Not that there's any real discrimination here, because everyone's a caricature in Death in Paradise, their essential qualities semaphored with a brutal simplicity. We know that Poole is a stickler because he makes appointments in digital time ("I'll call you at 6.01, Daphne") and we know that he's out of his comfort zone because he keeps going on and on about the temperature. We also know that he's not real, because despite wincing every time he looks at the sun, he doesn't even loosen his tie or take off his jacket, hardly a shocking breach of protocol if your luggage has been mislaid and you claim you're expiring because of the heat.
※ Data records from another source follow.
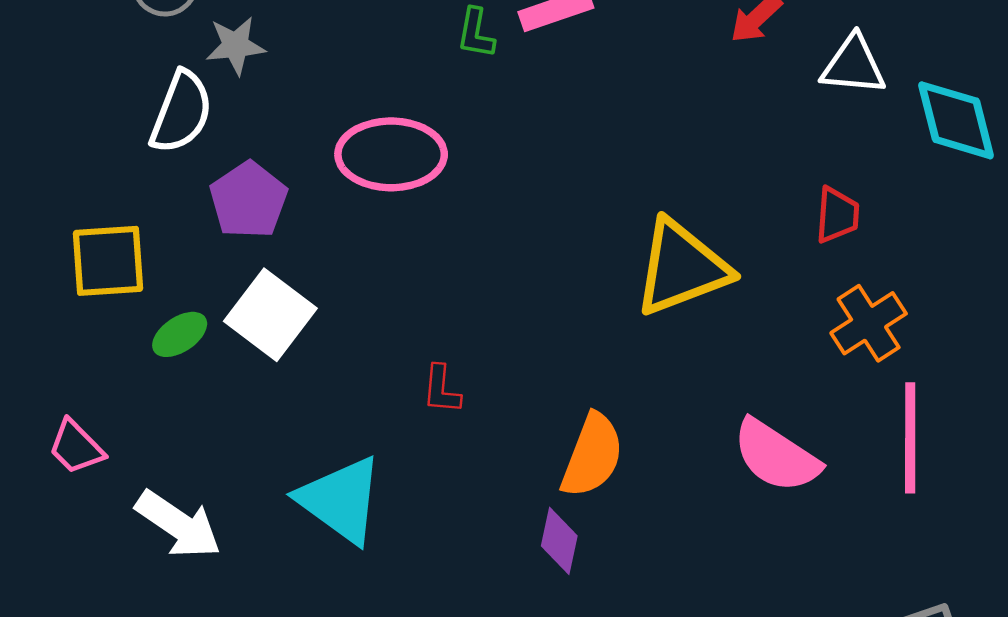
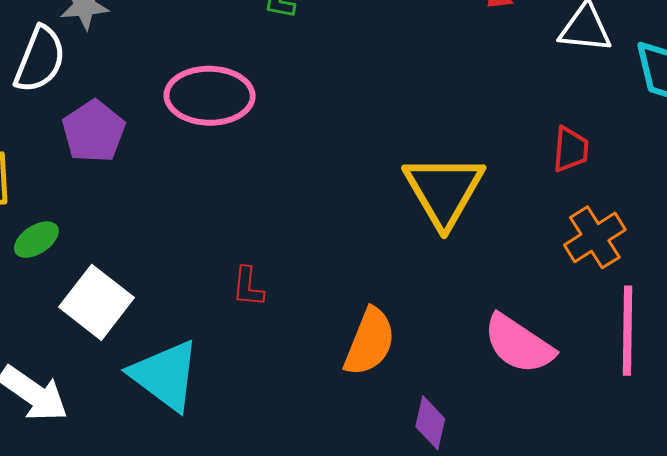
yellow triangle: (682, 268) -> (444, 190), turned -40
white square: (270, 315) -> (96, 302), moved
purple diamond: (559, 541) -> (430, 423), moved

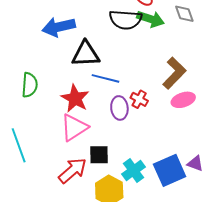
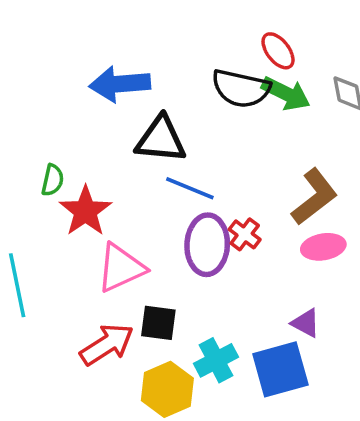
green semicircle: (30, 85) -> (53, 180), size x0.7
red star: (75, 98) -> (85, 211), moved
purple ellipse: (119, 108) -> (207, 245), size x1.4
purple triangle: (195, 163) -> (306, 323), moved

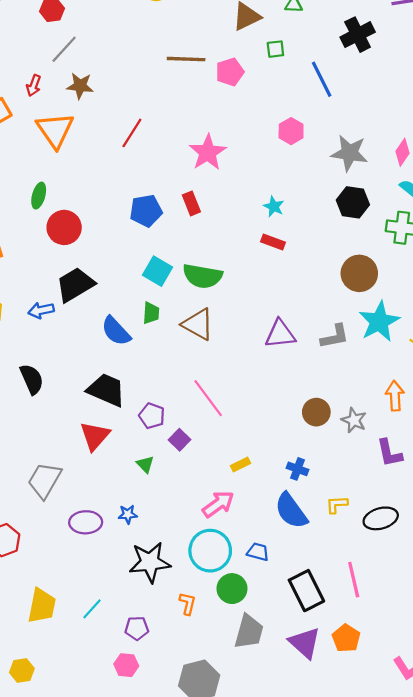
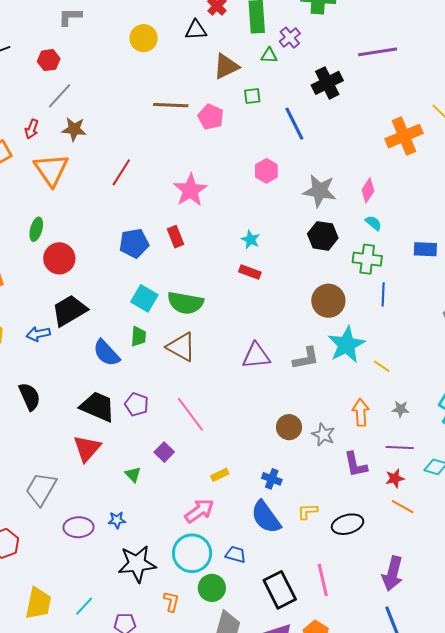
pink pentagon: (230, 72) -> (211, 117), turned -30
purple pentagon: (152, 416) -> (137, 404), moved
Like the goat in the police cell (a genuinely condescending touch of local colour), Poole's buttoned-up demeanour is just a cipher flag.

The only rational explanation for his behaviour, in fact, would be that he's an idiot. But we know we can't just conclude that and have done with it, because he's the hero of a detective series, so it won't be long before he's staring sagaciously into the shrubbery and coming up with some brilliant aperçu. The mystery in this case involved a classic locked-room enigma, with a light sprinkling of other canonical detective plot devices (the clue hidden in plain sight, the law-enforcer who turns out to be a law-breaker) and it was worked through with a mechanical, box-ticking efficiency. We had one of those moments where a falsely accused suspect breaks down and blurts out her real secret ("No! I didn't kill him! I loved him!") and a final exposition that appeared to have been cut-and-pasted from a Poirot novel: "But in this case," announced Poole, "nothing has been what it seems."

What really irritates, though, is the apparent belief that nothing needs to make sense as long as it's notionally comic. The closing shot – in which we see Poole effortfully dragging his suitcase through the surf-line to the shack in which he's been billeted – is a good example. Since we've already seen him entering this building earlier, after being driven to the door in a police Land Rover, the only conclusion is that he's deliberately struggled down the beach in order to appear as awkwardly out of his depth as possible. It's a transparent fake, in other words, as beaded with sweat as Poole himself. It's at this point that someone will usually say, "Oh, come on. It's just a bit of undemanding fun." It isn't the programme that's undemanding, though. It's us and if we don't insist on more then we don't really deserve better.

Jamie's Great Britain offers a very different image of the British – not hidebound, anal and stuffy but with a magpie appetite for new experiences and new tastes. He trundles around the country in a reconditioned army van, revealing the cosmopolitan history of supposedly traditional dishes and cooking up his own variations. And, unlike Death in Paradise, it won't leave you with an overpowering feeling of dyspepsia.